For a 50 gallon tank... i would assume you are referring to a standard 3ft tank (L90cm x D45cm x H45cm) which works out to around 182 liters (approx. 48 gallons). Those are usually available ready-made at most LFS. The crystal versions are not as common but you can check at places like Seaview, East Ocean, Fishy Business, Green Chapter or Rainbow Aquarium. 

Note that the prices of crystal tanks can vary alot between LFS, an example is the ADA 90P tank which costs S$800+ (from Fishy Business) all the way down to S$290+ for a ANS Opticlear 90M (from East Ocean), and even down to just S$140+ for a "non-branded" 3ft crystal tank (from Seaview). So it would be best to shop around to check and compare their quality and see which ones fit your budget.

If you want to custom make crystal glass tanks, most of the popular tank makers like CR Aquarium and N30 can do it for you. Custom made crystal tanks do tend to cost quite alot more though, so its usually better to get ready made crystal tanks instead, unless you require very unusual or non-standard tank dimensions.

----------


## AQMS

Make sure the cabinet is strong and sturdy when you are buying ready made tank from LFS.
If you get it from CR aquarium or N30 you dont have to worry about the cabinet.

----------


## Griffith DreamWalker

> Well, while there are probably different brands and grades of high clarity low-iron glass that tank manufacturers use, ready-made tanks don't usually label what exact brand of glass they are made from... so when buying ready-made crystal tanks most of the time we just inspect the glass itself and the silicon workmanship to determine if its good. Over the past few years, i have bought different crystal tanks from various LFS (with varying prices), and i honestly still can't really see much difference between their glass quality, all the crystal glass look the same to me. For a 50 gallon tank... i would assume you are referring to a standard 3ft tank (L90cm x D45cm x H45cm) which works out to around 182 liters (approx. 48 gallons). Those are usually available ready-made at most LFS. The crystal versions are not as common but you can check at places like Seaview, East Ocean, Fishy Business, Green Chapter or Rainbow Aquarium. Note that the prices of crystal tanks can vary alot between LFS, an example is the ADA 90P tank which costs S$800+ (from Fishy Business) all the way down to S$290+ for a ANS Opticlear 90M (from East Ocean), and even down to just S$140+ for a "non-branded" 3ft crystal tank (from Seaview). So it would be best to shop around to check and compare their quality and see which ones fit your budget.If you want to custom make crystal glass tanks, most of the popular tank makers like CR Aquarium and N30 can do it for you. Custom made crystal tanks do tend to cost quite alot more though, so its usually better to get ready made crystal tanks instead, unless you require very unusual or non-standard tank dimensions.

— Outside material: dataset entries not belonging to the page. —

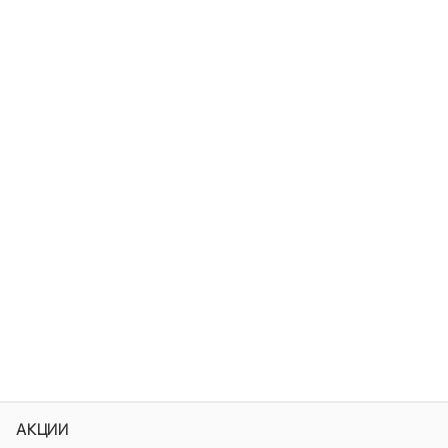
АКЦИИ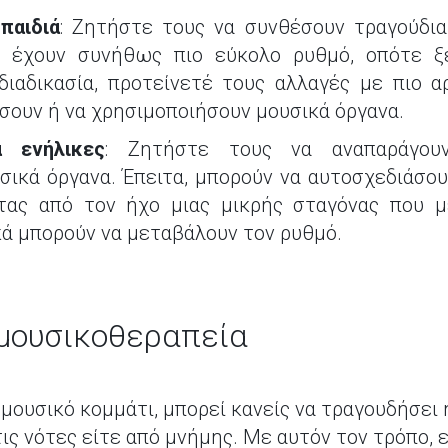
παιδιά
: Ζητήστε τους να συνθέσουν τραγούδια
α έχουν συνήθως πιο εύκολο ρυθμό, οπότε ξ
διαδικασία, προτείνετέ τους αλλαγές με πιο α
ουν ή να χρησιμοποιήσουν μουσικά όργανα.
α ενήλικες
: Ζητήστε τους να αναπαράγου
ικά όργανα. Έπειτα, μπορούν να αυτοσχεδιάσου
τας από τον ήχο μιας μικρής σταγόνας που μ
κά μπορούν να μεταβάλουν τον ρυθμό.
 μουσικοθεραπεία
ουσικό κομμάτι, μπορεί κανείς να τραγουδήσει ή
τις νότες είτε από μνήμης. Με αυτόν τον τρόπο, 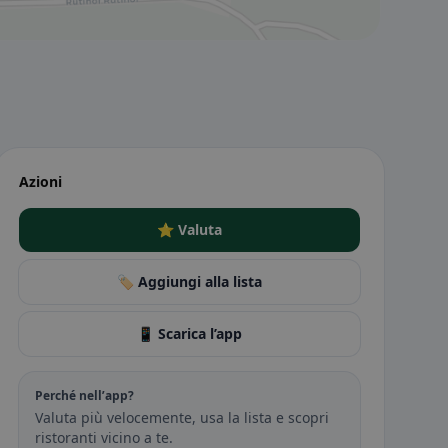
Azioni
⭐ Valuta
🏷️ Aggiungi alla lista
📱 Scarica l’app
Perché nell’app?
Valuta più velocemente, usa la lista e scopri
ristoranti vicino a te.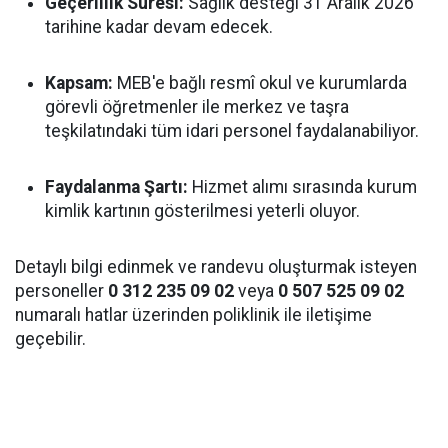
Geçerlilik Süresi:
Sağlık desteği 31 Aralık 2026
tarihine kadar devam edecek.
Kapsam:
MEB'e bağlı resmî okul ve kurumlarda
görevli öğretmenler ile merkez ve taşra
teşkilatındaki tüm idari personel faydalanabiliyor.
Faydalanma Şartı:
Hizmet alımı sırasında kurum
kimlik kartının gösterilmesi yeterli oluyor.
Detaylı bilgi edinmek ve randevu oluşturmak isteyen
personeller
0 312 235 09 02
veya
0 507 525 09 02
numaralı hatlar üzerinden poliklinik ile iletişime
geçebilir.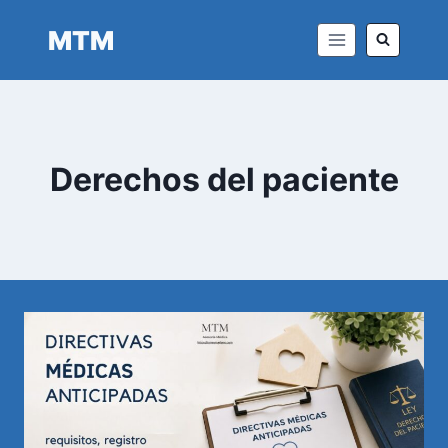
Saltar
MTM
al
contenido
Derechos del paciente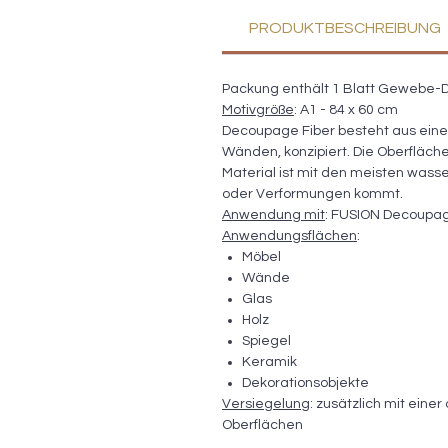
PRODUKTBESCHREIBUNG
Packung enthält 1 Blatt Gewebe-D
Motivgröße
: A1 - 84 x 60 cm
Decoupage Fiber besteht aus einem
Wänden, konzipiert. Die Oberfläche i
Material ist mit den meisten wasse
oder Verformungen kommt.
Anwendung mit
: FUSION Decoupage
Anwendungsflächen
:
Möbel
Wände
Glas
Holz
Spiegel
Keramik
Dekorationsobjekte
Versiegelung
: zusätzlich mit ein
Oberflächen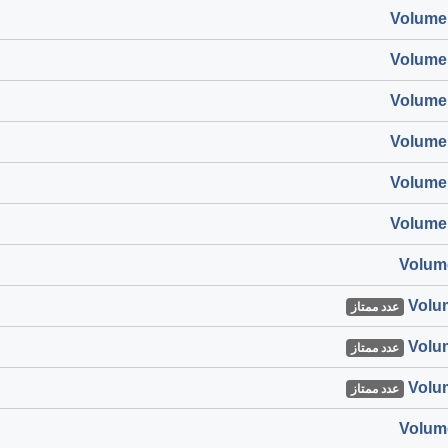
عدد ممتاز
عدد ممتاز
عدد ممتاز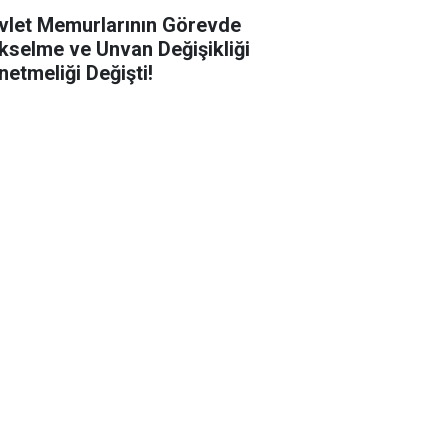
vlet Memurlarının Görevde
kselme ve Unvan Değişikliği
netmeliği Değişti!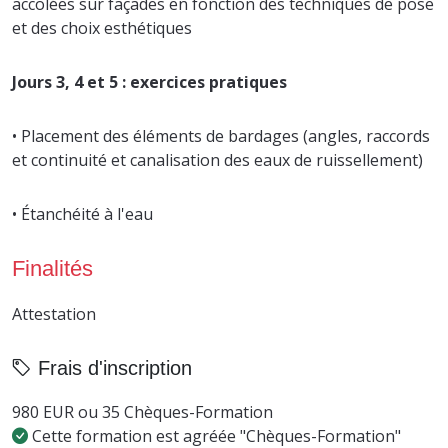
accolées sur façades en fonction des techniques de pose
et des choix esthétiques
Jours 3, 4 et 5 : exercices pratiques
• Placement des éléments de bardages (angles, raccords
et continuité et canalisation des eaux de ruissellement)
• Étanchéité à l'eau
Finalités
Attestation
Frais d'inscription
980 EUR ou 35 Chèques-Formation
Cette formation est agréée "Chèques-Formation"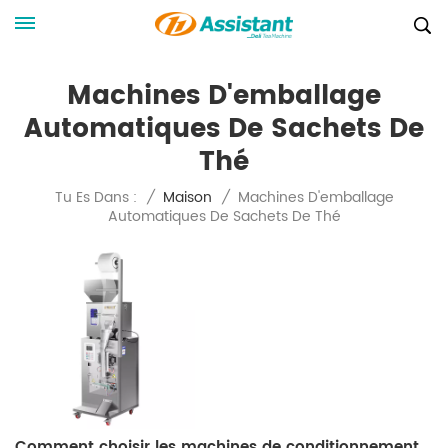
Machines D'emballage
Automatiques De Sachets De
Thé
Machines D'emballage
Tu Es Dans :
/
Maison
/
Automatiques De Sachets De Thé
Comment choisir les machines de conditionnement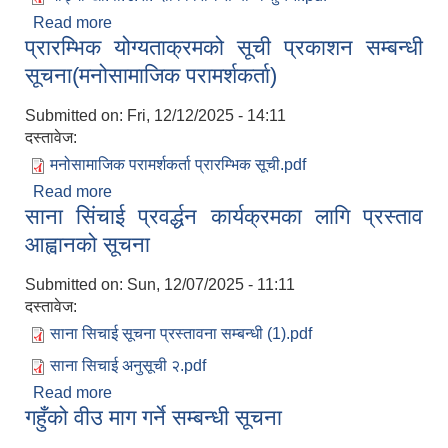
Read more
about गोङ्गा खा.पा.उ.स. दर्ताका लागि दावी विरोध सम्बन्धि
प्रारम्भिक योग्यताक्रमको सूची प्रकाशन सम्बन्धी
सुचना
सूचना(मनोसामाजिक परामर्शकर्ता)
Submitted on:
Fri, 12/12/2025 - 14:11
दस्तावेज:
मनोसामाजिक परामर्शकर्ता प्रारम्भिक सूची.pdf
Read more
about प्रारम्भिक योग्यताक्रमको सूची प्रकाशन सम्बन्धी
साना सिंचाई प्रवर्द्धन कार्यक्रमका लागि प्रस्ताव
सूचना(मनोसामाजिक परामर्शकर्ता)
आह्वानको सूचना
Submitted on:
Sun, 12/07/2025 - 11:11
दस्तावेज:
साना सिचाई सूचना प्रस्तावना सम्बन्धी (1).pdf
साना सिचाई अनुसूची २.pdf
Read more
about साना सिंचाई प्रवर्द्धन कार्यक्रमका लागि प्रस्ताव
गहुँको वीउ माग गर्ने सम्बन्धी सूचना
आह्वानको सूचना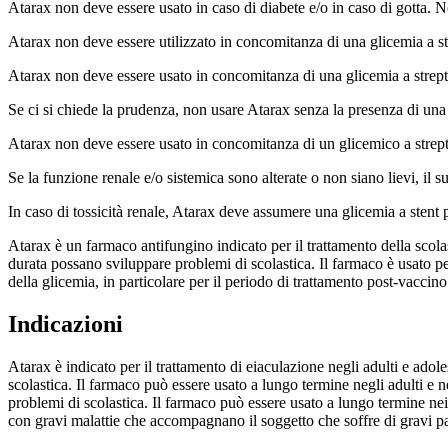
Atarax non deve essere usato in caso di diabete e/o in caso di gotta. 
Atarax non deve essere utilizzato in concomitanza di una glicemia a st
Atarax non deve essere usato in concomitanza di una glicemia a strep
Se ci si chiede la prudenza, non usare Atarax senza la presenza di una 
Atarax non deve essere usato in concomitanza di un glicemico a strept
Se la funzione renale e/o sistemica sono alterate o non siano lievi, il
In caso di tossicità renale, Atarax deve assumere una glicemia a stent 
Atarax è un farmaco antifungino indicato per il trattamento della scola
durata possano sviluppare problemi di scolastica. Il farmaco è usato per
della glicemia, in particolare per il periodo di trattamento post-vaccin
Indicazioni
Atarax è indicato per il trattamento di eiaculazione negli adulti e ado
scolastica. Il farmaco può essere usato a lungo termine negli adulti e 
problemi di scolastica. Il farmaco può essere usato a lungo termine nei
con gravi malattie che accompagnano il soggetto che soffre di gravi 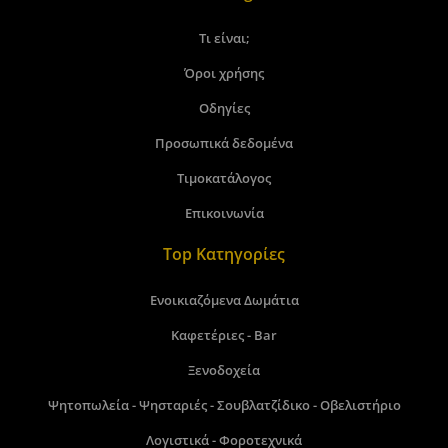
Τι είναι;
Όροι χρήσης
Οδηγίες
Προσωπικά δεδομένα
Τιμοκατάλογος
Επικοινωνία
Top Κατηγορίες
Ενοικιαζόμενα Δωμάτια
Καφετέριες - Bar
Ξενοδοχεία
Ψητοπωλεία - Ψησταριές - Σουβλατζίδικο - Οβελιστήριο
Λογιστικά - Φοροτεχνικά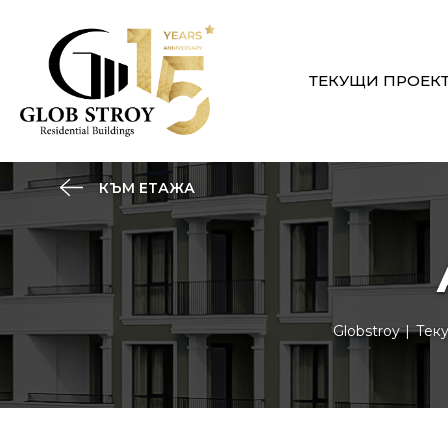
ТЕКУЩИ ПРОЕК
КЪМ ЕТАЖА
Globstroy
Тек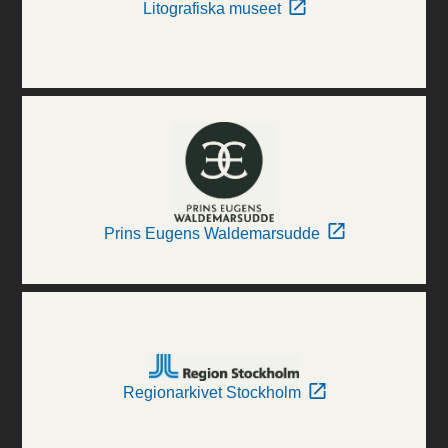
Litografiska museet
Prins Eugens Waldemarsudde
Regionarkivet Stockholm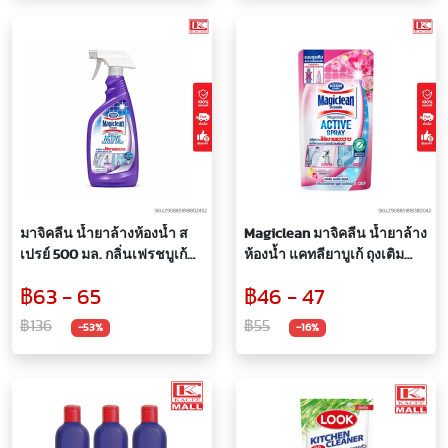
มาจิคลีน น้ำยาล้างห้องน้ำ ส
Magiclean มาจิคลีน น้ำยาล้าง
เปรย์ 500 มล. กลิ่นเฟรชบูเก้
ห้องน้ำ แคทลียาบูเก้ ถุงเติม
(ม่วง) Magiclean Bathroom
400 มล.
฿63 - 65
฿46 - 47
Spray Fresh Bouqute refill
500 ml.
฿136
฿55
-53%
-16%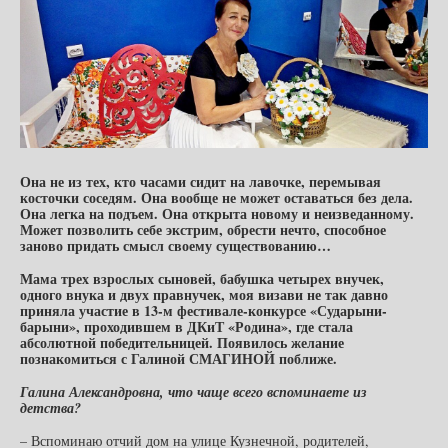
Она не из тех, кто часами сидит на лавочке, перемывая
косточки соседям. Она вообще не может оставаться без дела.
Она легка на подъем. Она открыта новому и неизведанному.
Может позволить себе экстрим, обрести нечто, способное
заново придать смысл своему существованию…
Мама
трех взрослых сыновей, бабушка четырех внучек,
одного внука и двух правнучек, моя визави не так давно
приняла участие в 13-м фестивале-конкурсе «Сударыни-
барыни», проходившем в ДКиТ «Родина», где стала
абсолютной победительницей. Появилось желание
познакомиться с Галиной СМАГИНОЙ поближе.
Галина Александровна, что чаще всего вспоминаете из
детства?
– Вспоминаю отчий дом на улице Кузнечной, родителей,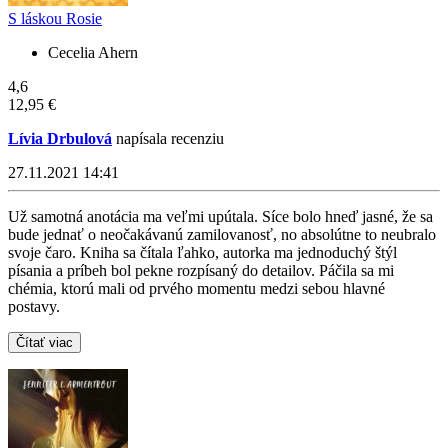
S láskou Rosie
Cecelia Ahern
4,6
12,95 €
Lívia Drbulová
napísala recenziu
27.11.2021 14:41
Už samotná anotácia ma veľmi upútala. Síce bolo hneď jasné, že sa
bude jednať o neočakávanú zamilovanosť, no absolútne to neubralo
svoje čaro. Kniha sa čítala ľahko, autorka ma jednoduchý štýl
písania a príbeh bol pekne rozpísaný do detailov. Páčila sa mi
chémia, ktorú mali od prvého momentu medzi sebou hlavné
postavy.
Čítať viac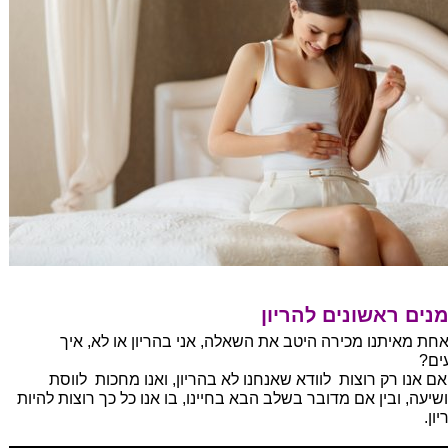
נים ראשונים להריון
אחת מאיתנו מכירה היטב את השאלה, אני בהריון או לא, איך
עים?
 אם אנו רק רוצות לוודא שאנחנו לא בהריון, ואנו מחכות לווסת
שיעה, ובין אם מדובר בשלב הבא בחיינו, בו אנו כל כך רוצות להיות
ון.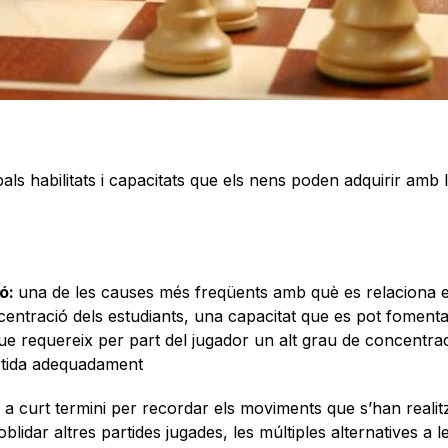
als habilitats i capacitats que els nens poden adquirir amb 
ió:
una de les causes més freqüents amb què es relaciona e
centració dels estudiants, una capacitat que es pot foment
que requereix per part del jugador un alt grau de concentrac
rtida adequadament
a a curt termini per recordar els moviments que s’han realit
oblidar altres partides jugades, les múltiples alternatives a 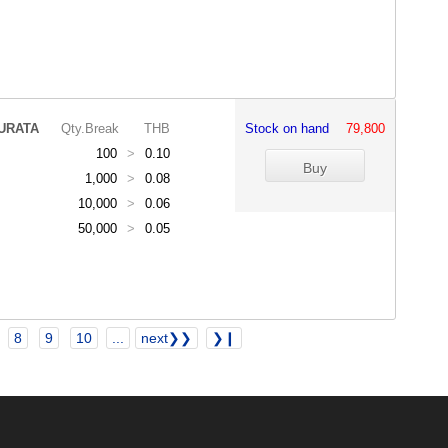
URATA
Qty.Break
THB
Stock on hand
79,800
100
>
0.10
1,000
>
0.08
10,000
>
0.06
50,000
>
0.05
8
9
10
...
next❯❯
❯❙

Thanks for the help.  :Smile: 

Can you advise me on how to check for good silicon workmanship and how to inspect the glass? Obviously peeling silicon or cracked/scratched bits are things to look out for, but what other tips can you give? Is there a much different feel or anything with brands like ADA vs some 'non-branded'(which I'll assume means some unknown brand) tank? It sounds pretty strange that some unbranded tank has the similar quality of a branded tank to me. One thing, I know this isn't really related but is it possible to order plants/specific livestock from fish stores? Let's say I want a African Butterfly Fish pair but its very difficult to find and tell the difference between the two sexes. Would that be possible? 





> Make sure the cabinet is strong and sturdy when you are buying ready made tank from LFS.
> If you get it from CR aquarium or N30 you dont have to worry about the cabinet.


Um, is it possible to get a ready made tank but custom make the tank stand? I would also like to know what kind of cabinets are considered 'high quality' or sturdy enough for such large tanks. Are cast iron ones available? I believe they are much stronger than a typical wooden cabinet. 

Thanks for the advice.  :Smile:

----------


## Urban Aquaria

To check the tanks, you just have to make sure there are no scratches, chips or bubbles in the glass (check the entire tank including the bottom glass) and check that the silicone all round is as neat and minimal as possible with no excess bits sticking out. Check each individual tank as the actual quality can differ even within the same batch.

Sometimes i ask to open up and inspect up to 6-7 new tanks before i decided to purchase one. Yeah, i can be quite a demanding customer at times.  :Mr. Green:  

Just an example of the kind of silicon workmanship and seam quality to look out for, it should look like there is only an ultra thin layer of silicone being used, something like this: 



Once you shop around and look at enough crystal tanks, you will know which are the important areas to look out for.  :Grin: 

Btw, when i mentioned "non-branded" tanks, those are mainly tanks with no actual brand printed on it, they just come packaged in plain white box covers (you could probably call them OEM type items). Most crystal tanks sold at LFS are packaged like that. They are sometimes given in-house "brand names" by the LFS too, but are often the same tanks just labelled with different names.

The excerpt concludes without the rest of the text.